*WHAT IS EXPECTED*. Report every line of the records that contains the word "Apit".

*SUPPLIED ENTRIES*.
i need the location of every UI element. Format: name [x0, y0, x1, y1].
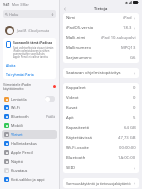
staticText: Näyttö — [11, 159, 23, 164]
button[interactable]: Apple Pencil — [2, 148, 57, 157]
button[interactable]: Aloita — [6, 63, 16, 68]
button[interactable]: Nimi — [63, 13, 139, 23]
staticText: Wi-Fi — [11, 105, 20, 110]
staticText: Varmuuskäytäntö ja tietosuojakäytäntö — [66, 181, 131, 186]
button[interactable]: Mobiili — [2, 121, 57, 130]
staticText: 00:00:00 — [119, 145, 136, 151]
staticText: Saatavan ohjelmistopäivitys — [66, 70, 121, 76]
staticText: Wi-Fi-osoite — [66, 145, 89, 151]
button[interactable]: Lentotila — [2, 94, 57, 103]
staticText: iPadOS-versio — [66, 25, 94, 31]
staticText: 1A:0C:00 — [118, 155, 136, 161]
button[interactable]: Varmuuskäytäntö ja tietosuojakäytäntö — [63, 178, 139, 188]
button[interactable]: Kuvat — [63, 103, 139, 113]
staticText: Apple Pencil — [11, 150, 33, 155]
staticText: Nimi — [66, 15, 76, 21]
staticText: 18.3 — [123, 25, 132, 31]
staticText: Yleiset — [11, 132, 23, 137]
staticText: G6 — [130, 55, 136, 61]
staticText: Videot — [66, 95, 79, 101]
staticText: SEID — [66, 165, 76, 171]
staticText: MPQ13 — [121, 45, 136, 51]
staticText: Tietoja — [94, 6, 108, 11]
button[interactable]: Back — [62, 6, 68, 12]
staticText: Bluetooth — [66, 155, 86, 161]
staticText: iPad 10-sukupolvi — [101, 35, 136, 41]
button[interactable]: Bluetooth — [2, 112, 57, 121]
staticText: 0 — [133, 95, 136, 101]
staticText: Kapasiteetti — [66, 125, 90, 131]
staticText: Sarjanumero — [66, 55, 92, 61]
staticText: Mobiili — [11, 123, 23, 128]
staticText: 0 — [133, 85, 136, 91]
staticText: 0 — [133, 105, 136, 111]
staticText: Haku — [9, 12, 19, 17]
button[interactable]: iPadOS-versio — [63, 23, 139, 33]
staticText: iPad — [123, 15, 132, 21]
button[interactable]: Videot — [63, 93, 139, 103]
staticText: Hallintakeskus — [11, 141, 37, 146]
staticText: Malli-nimi — [66, 35, 86, 41]
staticText: 64 GB — [124, 125, 136, 131]
staticText: Kuvataus — [11, 168, 28, 173]
button[interactable]: Saatavan ohjelmistopäivitys — [63, 68, 139, 78]
button[interactable]: Wi-Fi — [2, 103, 57, 112]
staticText: 5 — [133, 115, 136, 121]
button[interactable]: Sarjanumero — [63, 53, 139, 63]
staticText: Suoraanlit tämä iPadissa — [13, 41, 53, 45]
staticText: 47,73 GB — [118, 135, 136, 141]
staticText: Päällä — [46, 115, 55, 119]
staticText: Lentotila — [11, 97, 27, 102]
button[interactable]: Yleiset — [2, 130, 57, 139]
button[interactable]: Bluetooth — [63, 153, 139, 163]
button[interactable]: Apit — [63, 113, 139, 123]
button[interactable]: Wi-Fi-osoite — [63, 143, 139, 153]
button[interactable]: Haku — [3, 10, 56, 18]
button[interactable]: Viimeistele iPadin käyttöönotto — [0, 82, 59, 91]
staticText: Apit — [66, 115, 74, 121]
button[interactable]: Hallintakeskus — [2, 139, 57, 148]
button[interactable]: Mallinumero — [63, 43, 139, 53]
button[interactable]: Kuvataus — [2, 166, 57, 175]
staticText: Saat vaihtoehtoisia sivuun tämän iPadin … — [13, 46, 54, 58]
staticText: Kuvat — [66, 105, 78, 111]
button[interactable]: Koti-valikko ja appi — [2, 175, 57, 184]
staticText: Jussi M. iCloud ja muuta — [17, 29, 50, 33]
staticText: Mallinumero — [66, 45, 92, 51]
staticText: 9:41 — [3, 2, 10, 6]
button[interactable]: SEID — [63, 163, 139, 173]
button[interactable]: Malli-nimi — [63, 33, 139, 43]
staticText: Koti-valikko ja appi — [11, 177, 45, 182]
button[interactable]: Tai ryhmäsi Paria — [6, 72, 34, 77]
button[interactable]: Käytettävissä — [63, 133, 139, 143]
staticText: Bluetooth — [11, 114, 29, 119]
button[interactable]: Näyttö — [2, 157, 57, 166]
button[interactable]: Kapasiteetti — [63, 123, 139, 133]
staticText: Käytettävissä — [66, 135, 92, 141]
staticText: Mon 3 Mar — [12, 2, 29, 6]
staticText: Viimeistele iPadin käyttöönotto — [3, 82, 32, 91]
button[interactable]: Kappaleet — [63, 83, 139, 93]
button[interactable]: Jussi M. iCloud ja muuta — [0, 26, 59, 35]
staticText: Kappaleet — [66, 85, 86, 91]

*RESULT BELOW*.
button[interactable]: Apit — [63, 113, 139, 123]
staticText: Apit — [66, 115, 74, 121]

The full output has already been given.